Русская глубинка жила своей глубинной нетронутой жизнью. Проселочные дороги, покосившиеся одинокие домишки, деревянные церковки около немноголюдных селений – все это скрылось от столичных глаз где-то в глухих болотистых лесах.
Судьба на несколько дней позвала нас, троих неисправимых романтиков, далеких от деревенского быта горожан, в эти первозданные места под Тверью, скорее всего, не случайно. Еще не освободившись от впечатлений богемного праздника, мы вспоминали эпизоды его недолгой жизни, в которых еще звучала музыка, ослепляли улыбки, покоряло изящество…
Проселочные дороги, предложенные нам судьбой, уводя от звенящего салонного великолепия, вели нас в другой мир. Встретившись нам в океане жизни могучим айсбергом, мир русской глубинки предстал на поверхности этого океана великим исполином, скрыв в водах бытия большую часть своей глубинной сути.
Она вышла нам навстречу грациозная и статная одновременно. Привычно цыкнув на двух хрипло лаявших на нас «кавказцев», улыбнувшись, отворила калитку:
– Проходите, не бойтесь, они у меня смирные. – Ее глаза, в которых отражалась зелень лесов, смотрели на нас приветливо.

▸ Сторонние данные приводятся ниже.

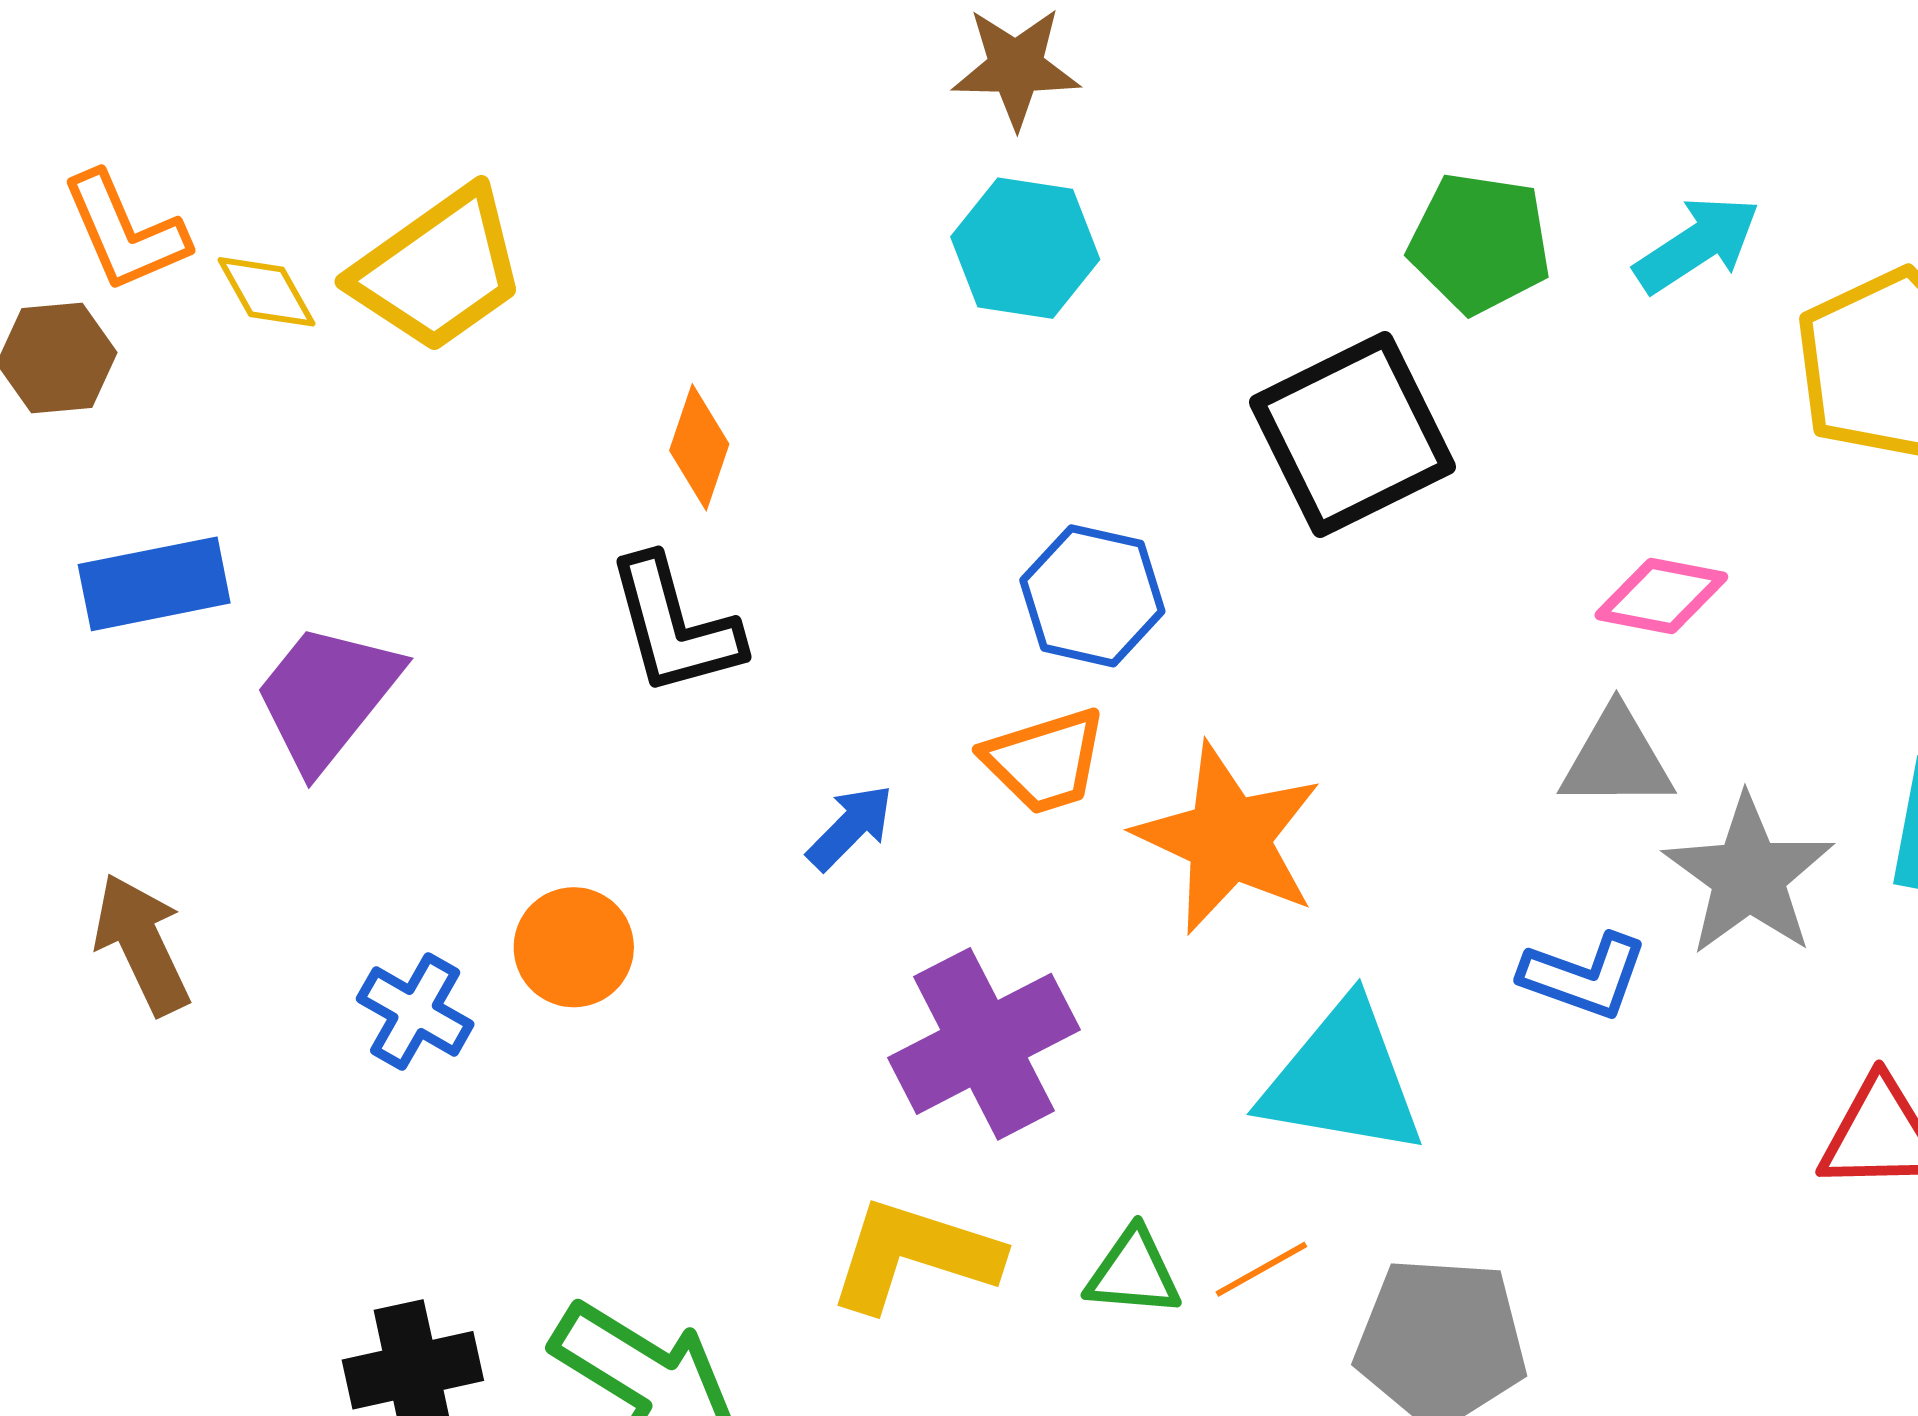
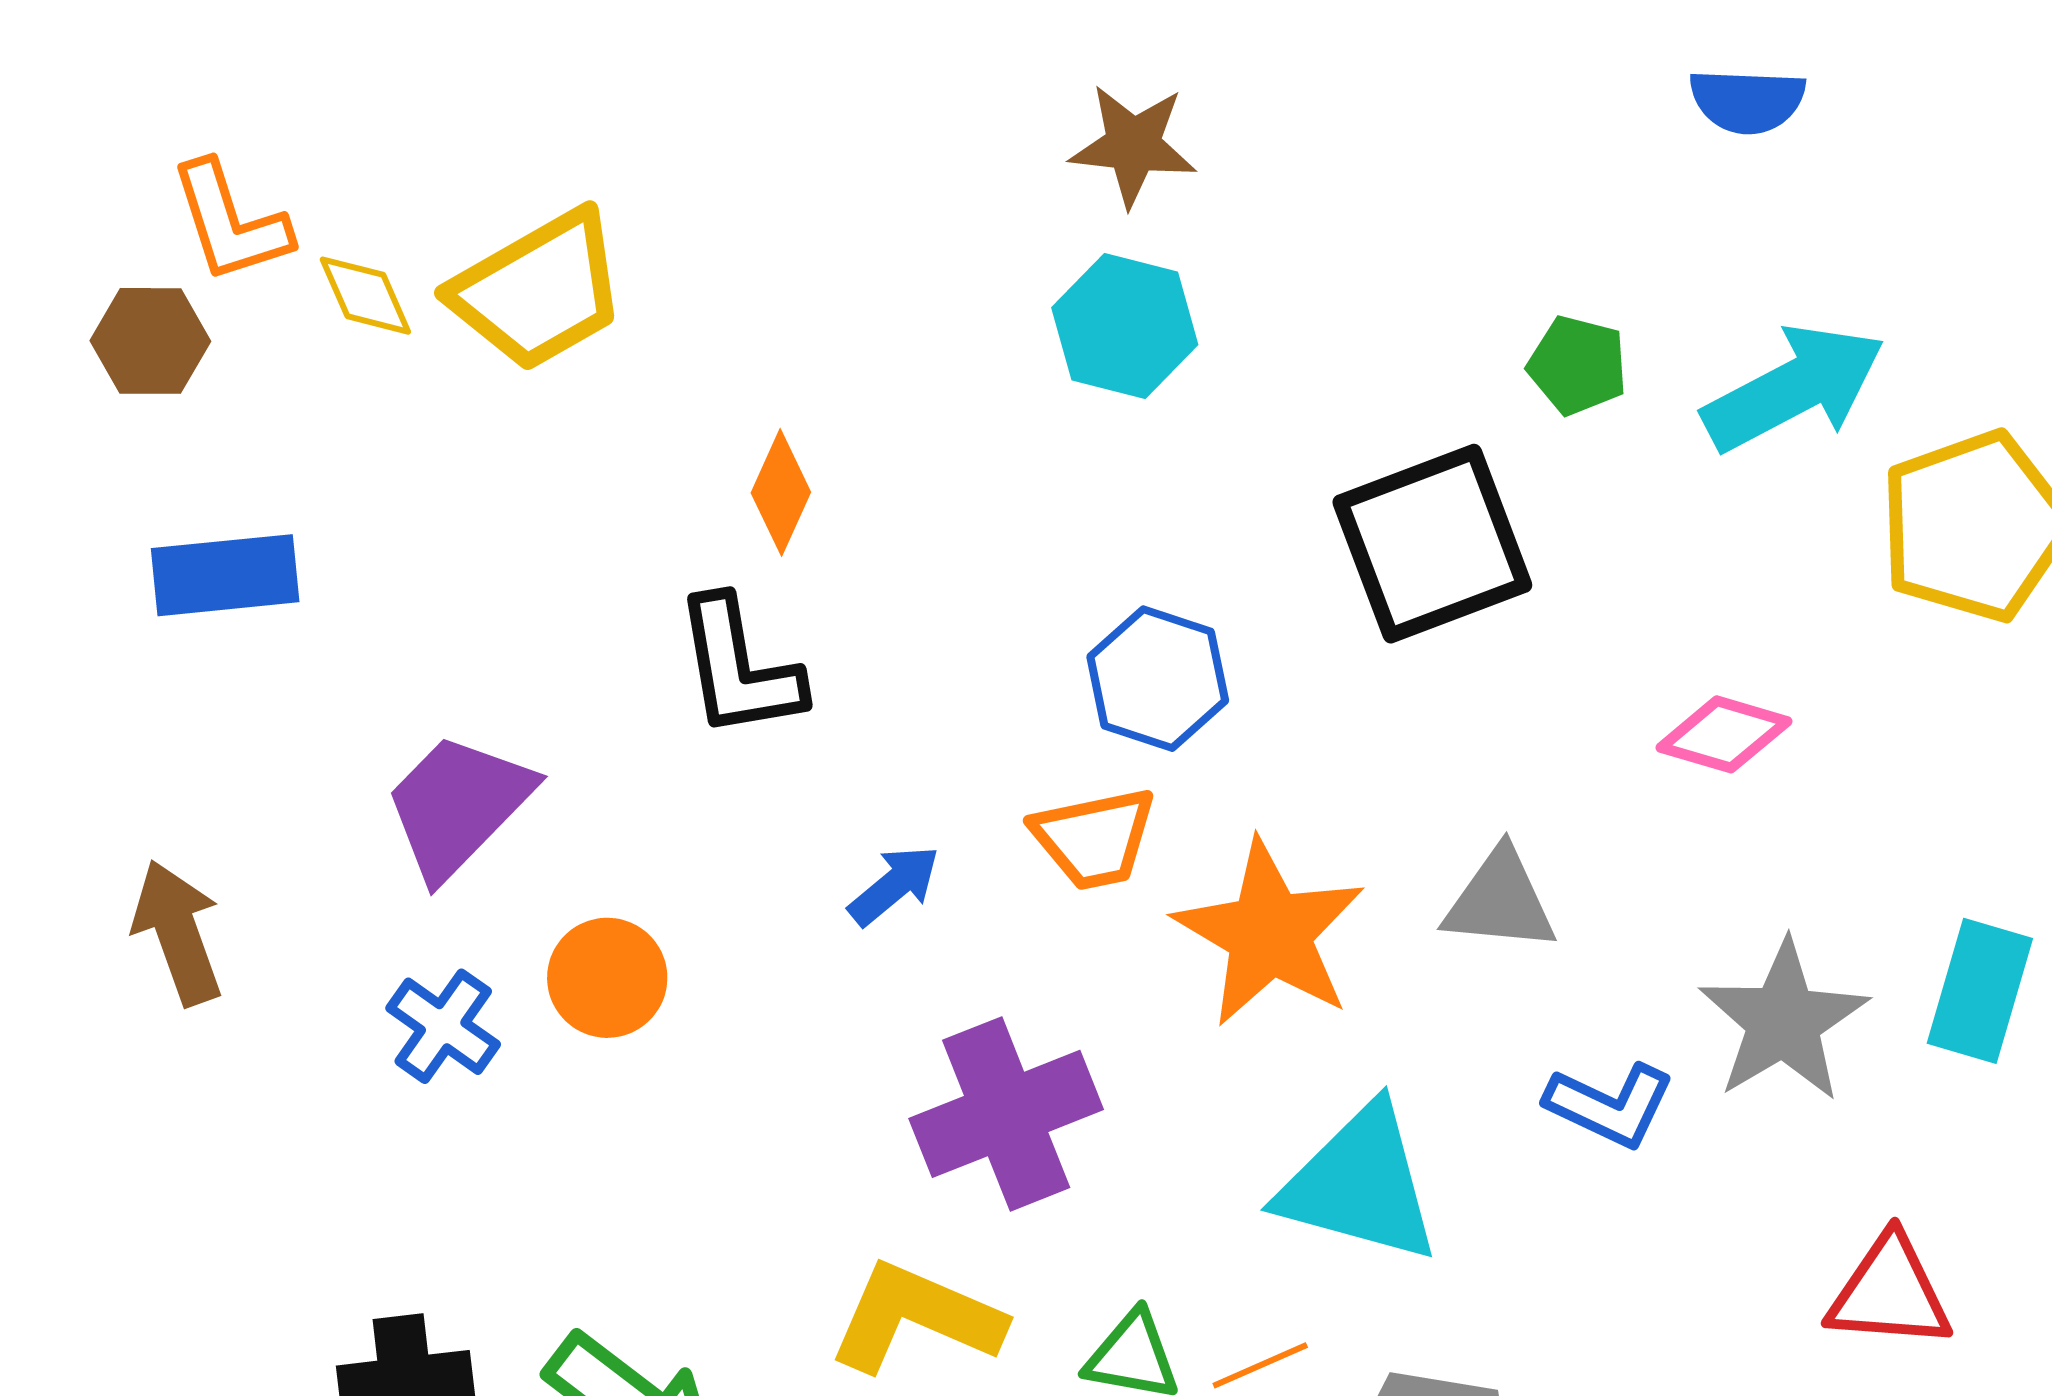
green pentagon: (1480, 243) -> (1578, 365), size x0.7
cyan arrow: (1697, 244) -> (1794, 388), size x1.4
purple trapezoid: (327, 696) -> (458, 806), moved
gray triangle: (1617, 759) -> (1500, 901), moved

– Говорят, вы молоком торгуете? – спросили мы.
– Да, – опять улыбнулась хозяйка, грациозно откинув рукой непослушную прядь соломенных волос. – У меня не только молочко, творожок хороший есть, сметанка, маслице. А если желаете, и мясо найдется.

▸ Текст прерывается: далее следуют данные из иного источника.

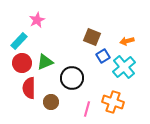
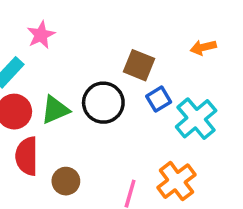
orange arrow: (127, 41) -> (203, 47), moved
black circle: (72, 78) -> (103, 103), moved
orange cross: (113, 102) -> (176, 181), turned 35

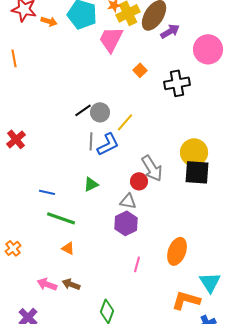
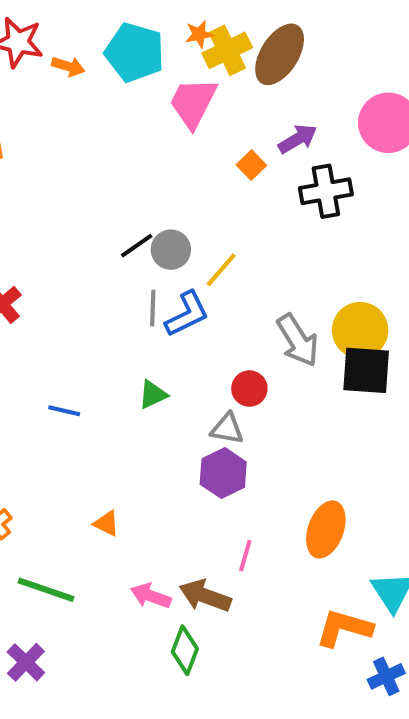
purple arrow: (170, 31) -> (298, 139), moved
gray arrow: (152, 168) -> (298, 340), moved
green line: (61, 218) -> (46, 590), moved
pink arrow: (47, 284) -> (151, 596), moved
brown arrow: (71, 284) -> (205, 596), moved, size x1.4

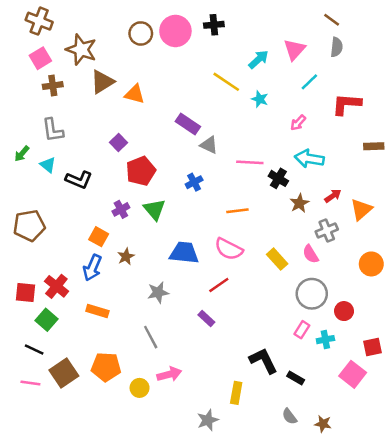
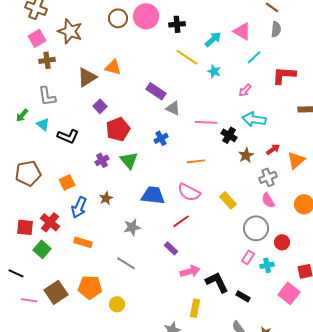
black cross: (214, 25) -> (177, 24), moved
pink triangle: (294, 50) -> (242, 31), turned -42
brown triangle: (102, 82) -> (87, 77), moved
orange square: (99, 237) -> (67, 182), moved, turned 35
pink semicircle: (311, 254) -> (268, 200), moved
gray line: (151, 337) -> (126, 263), turned -30
black line: (34, 349) -> (16, 273), moved
pink arrow: (169, 374) -> (190, 271), moved

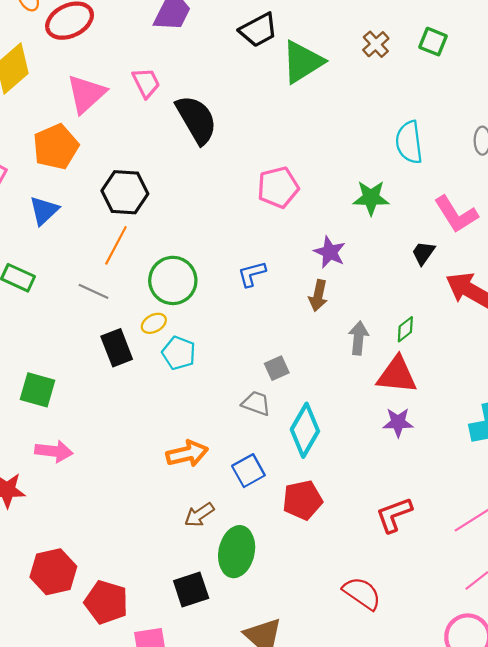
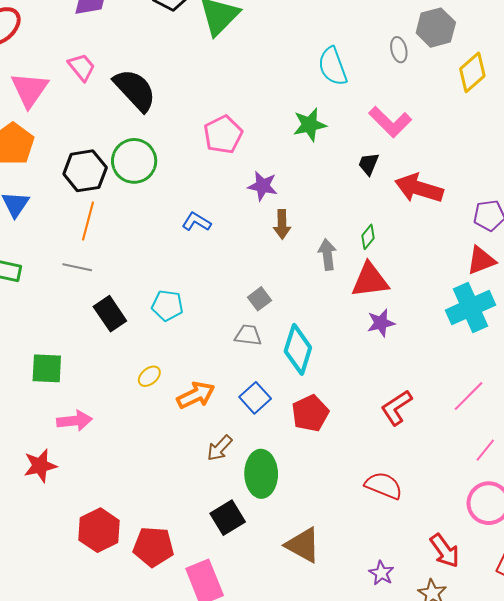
purple star: (330, 252) -> (263, 186), moved
blue L-shape: (252, 274) -> (197, 222), moved, turned 60
green circle: (173, 280) -> (134, 161), moved
yellow ellipse: (154, 323) -> (149, 376), moved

– И молоко можно, и творожок, и сметанку, – согласились мы.
– Подождите, я сейчас принесу, – сказала женщина и легкой походкой быстро исчезла в глубине двора.
Мы покосились на притихших около своих будок кавказских овчарок, огляделись по сторонам. Большой двор, огороженный бревенчатым невысоким частоколом, вмещал в себя целый мир, в центре которого стоял дом. Не очень новый, не очень богатый, он притягивал к себе возникшим ниоткуда ощущением уютного домашнего очага. Вдалеке виднелись какие-то постройки, а за изгородью копошились беспечные куры. За забором около двора, в сочной зелени травы, не проявляя к нам никакого интереса, пасся молоденький бычок. Это одинокое подворье со всех сторон обнимал дремучий лес. Глушь.